CLS remains at heightened risk moreover when administrators refuse to reconcile the direct harm students’ experienced and without resolving their formally filed grievances. In the present for example the chances of Chicana/o students obtaining funding and teaching assistant posts remains elusive. Meanwhile students face a breach of first amendment rights or are threatened with the loss of inter alia scholarships; and without funding their chances of graduating disappears. The door to CLS elimination thereby, opening even further.

Colonial theory accordingly reveals evidentiary rules are manipulated when newer and arbitrary burdens of proof are shifted and where results do not match what power brokers seek to accomplish. See the Dean’s initial charge with her subsequent public denial of the Task Force’s results. Colonialism over gente de color is accomplished when such administrative recalcitrance “fails” to see causative factors leading to the disparate environmental educational culture at MSU and employ the immediate issues for its own purposes. It is not difficult to comprehend why the Dean has formed yet another Task Force comprised of individuals who publicly demonstrated hostility to CLS. In essence while the students’ are exhaustively challenging their forced alienation from a Program that initially drew them to MSU, the administration is thereby throwing gasoline into a raging fire.

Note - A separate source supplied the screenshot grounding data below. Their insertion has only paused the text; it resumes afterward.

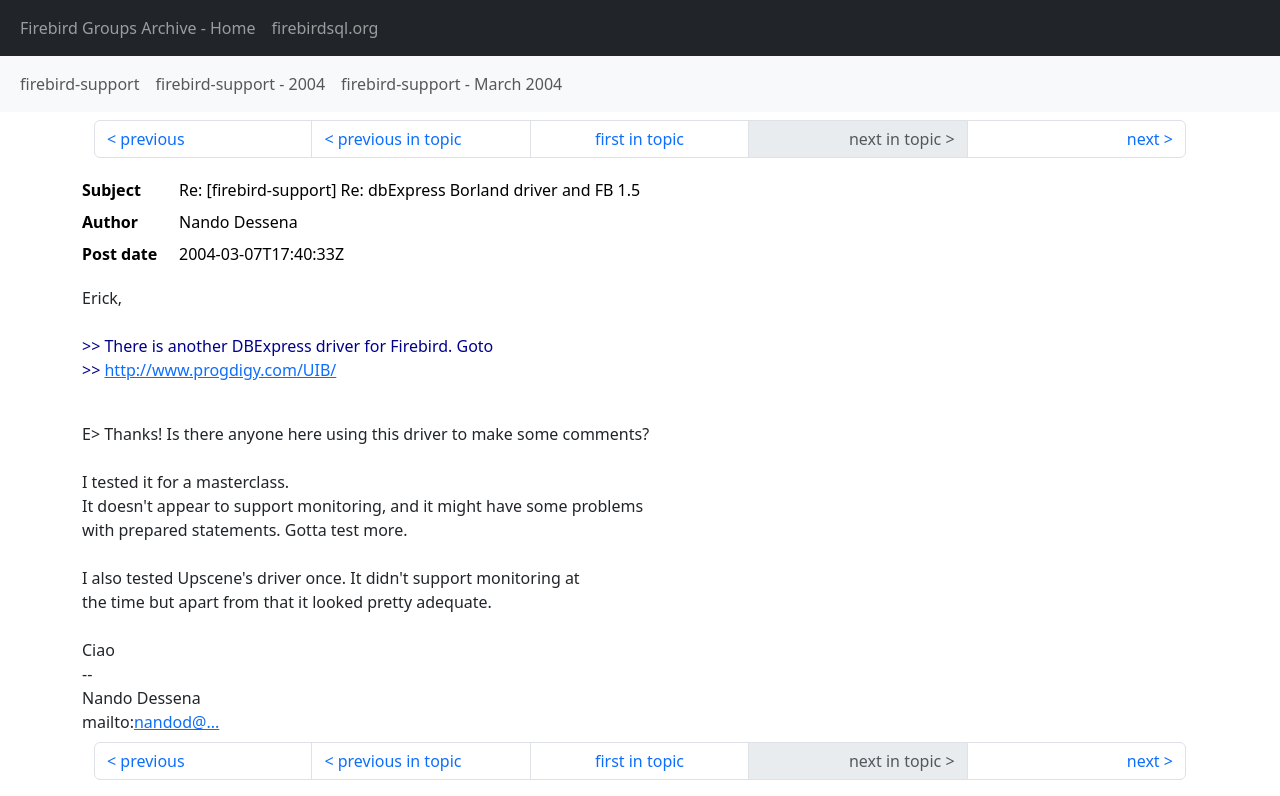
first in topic (639, 139)
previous (152, 139)
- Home (138, 28)
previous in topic (400, 139)
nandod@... (176, 722)
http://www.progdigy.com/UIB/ (220, 370)
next (1143, 139)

Colonialism is thereby accomplished when long ignored intersectionalities are challenged in the production of knowledge. Recall the loss of tenure for faculty producing Latina/o knowledge, or the firing of the Cordova sisters in New Mexico for teaching Chicana/o histories, and the present forced departure of a CLS professor at MSU. Colonialism is revealed where MSU is not seeking to resolve a disparate educational and employment environment. In contrast and specifically, it is seeking the elimination of CLS and with its ultimate disappearance at stake, the University thereby succeeding in this war over knowledge.

[1]This essay is taken from the public record, through personal interview and direct knowledge. See also http://www.xicanocenter.org

[2]Teresa Córdova, Power and Knowledge: Colonialism in The Academy, in Living Chicana Theory, 17 (Carla Trujillo ed., 1998).